Just Purchased Infinity RS2B / RSIIb owned RS 2.5


FYI Infinity Fans:
I have lusted after some RS2bs for 20 years after loveing my 2.5s. I thought the 2bs would fill in the middle and keep all of the strengths of the 2.5s. In reading the manual, I was unaware that the 2bs had a bass equilizer (not crossover) that was NOT optional. The bass equilizer has been lost. I hooked up my VTL compact 100s with several preamps & the sound was mud in the bass and boring in the emims/emits. One of the emits is even covered 50 percent, the top one in the front. These 2bs sound like monster cable . . . go figure. Monster cable was used in the speakers. Also, it turns out that ONLY the middle emim is hooked to the midrange control. The middle emim is the only one that sounds like the emims in the 2.5...they are running full out. The top and bottom emim are subdued and they are trying to mimic a good dome midrange....yes the lower vocals are better but who cares?? I have lost the magic of the emims. I have had some Infinity Sigmas in my room and one super emim did a better job than these three emims. Last night I hooked up a couple of transitor amps and the sound was MUCH improved... remember what older monster cable did to good solid state stuff? in the 80s. I guess I'm going to stay with threshold but I own several good tube amps that I love to hear the imaging etc etc. I might be nuts but the improvement I have gained with Kimber Kable 4TC and Audioquest jaguar interconects is lost in the old monster cable wire?? I am probably being to hard on these speakers, but I remember a german saying the 4.5s were the best of that vintage. How are the emims controled in the RS1bs?? are they all hooked to the crossover controls?? To be continued. Thanks for reading. Larry
apfdirtdoctor
Seeing as how this post is almost four years old, I don't presume you still have the bass contour unit?
Thanks!
I sold all my ribbon speakers out of my RS2B and what I had left from the past. If anyone wants the RS2A/B bass contour, I have it packed and will sell it. I also have a JBL 553, which I prefer.
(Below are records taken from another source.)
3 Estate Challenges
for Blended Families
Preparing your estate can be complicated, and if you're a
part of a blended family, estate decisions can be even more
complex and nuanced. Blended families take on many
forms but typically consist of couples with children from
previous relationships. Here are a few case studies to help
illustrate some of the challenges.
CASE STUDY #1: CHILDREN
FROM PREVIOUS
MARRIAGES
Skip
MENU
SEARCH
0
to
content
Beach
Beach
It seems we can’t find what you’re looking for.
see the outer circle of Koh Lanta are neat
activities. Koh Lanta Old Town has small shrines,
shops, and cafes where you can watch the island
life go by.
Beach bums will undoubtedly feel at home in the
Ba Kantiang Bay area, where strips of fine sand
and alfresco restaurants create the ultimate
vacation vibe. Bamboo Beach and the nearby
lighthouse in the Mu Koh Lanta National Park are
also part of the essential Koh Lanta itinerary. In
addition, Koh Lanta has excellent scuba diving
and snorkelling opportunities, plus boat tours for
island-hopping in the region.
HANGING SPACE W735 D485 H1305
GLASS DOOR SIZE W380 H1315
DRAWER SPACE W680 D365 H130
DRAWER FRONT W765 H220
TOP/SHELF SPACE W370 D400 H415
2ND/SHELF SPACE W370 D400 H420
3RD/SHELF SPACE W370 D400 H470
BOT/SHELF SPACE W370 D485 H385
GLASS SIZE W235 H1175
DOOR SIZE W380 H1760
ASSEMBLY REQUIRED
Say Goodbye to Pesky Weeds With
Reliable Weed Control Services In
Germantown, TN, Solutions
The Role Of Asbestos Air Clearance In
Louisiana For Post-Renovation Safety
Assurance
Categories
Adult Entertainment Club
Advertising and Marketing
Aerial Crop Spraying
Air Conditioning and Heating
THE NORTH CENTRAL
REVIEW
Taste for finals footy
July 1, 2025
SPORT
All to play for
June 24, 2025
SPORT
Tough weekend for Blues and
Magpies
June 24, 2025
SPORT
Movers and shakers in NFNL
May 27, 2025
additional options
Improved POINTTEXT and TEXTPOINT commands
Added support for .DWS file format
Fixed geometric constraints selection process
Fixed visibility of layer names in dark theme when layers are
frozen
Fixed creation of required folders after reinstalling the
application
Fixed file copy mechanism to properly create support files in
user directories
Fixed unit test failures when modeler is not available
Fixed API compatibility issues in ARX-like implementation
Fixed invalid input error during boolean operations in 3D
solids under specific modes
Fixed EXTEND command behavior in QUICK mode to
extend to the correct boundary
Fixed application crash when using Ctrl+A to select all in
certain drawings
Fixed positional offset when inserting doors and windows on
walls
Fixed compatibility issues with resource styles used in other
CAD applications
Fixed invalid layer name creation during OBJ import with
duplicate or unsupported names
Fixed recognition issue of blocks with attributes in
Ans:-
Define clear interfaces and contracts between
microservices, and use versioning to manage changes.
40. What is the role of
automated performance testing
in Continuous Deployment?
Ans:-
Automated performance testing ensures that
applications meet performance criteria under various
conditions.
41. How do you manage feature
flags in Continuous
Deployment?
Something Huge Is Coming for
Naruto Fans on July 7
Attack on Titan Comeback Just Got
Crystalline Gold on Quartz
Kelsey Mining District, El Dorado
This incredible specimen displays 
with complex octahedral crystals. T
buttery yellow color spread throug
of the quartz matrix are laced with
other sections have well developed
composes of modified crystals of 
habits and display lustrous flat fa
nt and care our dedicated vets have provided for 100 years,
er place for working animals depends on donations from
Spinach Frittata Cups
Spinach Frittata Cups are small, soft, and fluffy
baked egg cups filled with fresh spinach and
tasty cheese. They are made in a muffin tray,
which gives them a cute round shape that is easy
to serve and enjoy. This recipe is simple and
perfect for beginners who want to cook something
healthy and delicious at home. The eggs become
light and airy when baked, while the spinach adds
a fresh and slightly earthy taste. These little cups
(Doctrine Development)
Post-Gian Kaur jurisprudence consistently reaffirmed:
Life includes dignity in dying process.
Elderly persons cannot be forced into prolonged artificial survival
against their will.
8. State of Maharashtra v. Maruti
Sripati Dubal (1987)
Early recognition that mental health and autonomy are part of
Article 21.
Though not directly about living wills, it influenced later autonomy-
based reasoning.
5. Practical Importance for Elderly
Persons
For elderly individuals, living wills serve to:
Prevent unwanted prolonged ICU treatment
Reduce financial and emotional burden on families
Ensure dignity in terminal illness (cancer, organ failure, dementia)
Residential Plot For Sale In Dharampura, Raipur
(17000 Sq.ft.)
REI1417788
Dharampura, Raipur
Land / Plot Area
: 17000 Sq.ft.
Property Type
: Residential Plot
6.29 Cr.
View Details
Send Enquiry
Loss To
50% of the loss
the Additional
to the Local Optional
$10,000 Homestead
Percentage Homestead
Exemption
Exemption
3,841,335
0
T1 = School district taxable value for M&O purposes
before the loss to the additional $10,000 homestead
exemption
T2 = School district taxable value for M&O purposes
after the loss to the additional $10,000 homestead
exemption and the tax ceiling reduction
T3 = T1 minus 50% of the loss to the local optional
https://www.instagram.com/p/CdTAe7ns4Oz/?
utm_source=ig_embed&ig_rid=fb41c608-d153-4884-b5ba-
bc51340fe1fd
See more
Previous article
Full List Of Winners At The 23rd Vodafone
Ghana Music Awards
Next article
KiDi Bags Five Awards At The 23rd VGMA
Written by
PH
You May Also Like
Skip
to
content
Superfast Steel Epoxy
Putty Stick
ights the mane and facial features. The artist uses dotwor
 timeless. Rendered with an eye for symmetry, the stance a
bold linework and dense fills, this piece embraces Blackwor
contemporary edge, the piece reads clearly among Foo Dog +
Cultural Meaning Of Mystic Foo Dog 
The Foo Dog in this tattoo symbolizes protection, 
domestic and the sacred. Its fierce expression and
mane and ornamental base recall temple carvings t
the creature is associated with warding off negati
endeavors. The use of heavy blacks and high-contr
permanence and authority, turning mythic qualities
No more bi-amp and tri-amp for me, so I am going to sell the JBL and I believe I have the manual? The JBL was made foe use with the JBL horn midrange driver, but it s a descent quality unit and uses only XLR. It is not as good as FM Acoustics, or Accuphase, yet it is a decent electronic crossover.
If you really want to go crazy, check out the new EMIM ribbons offered by Apogee Acoustics. They fit in the standard EMIM shell and are a HUGE upgrade in sound quality over the originals.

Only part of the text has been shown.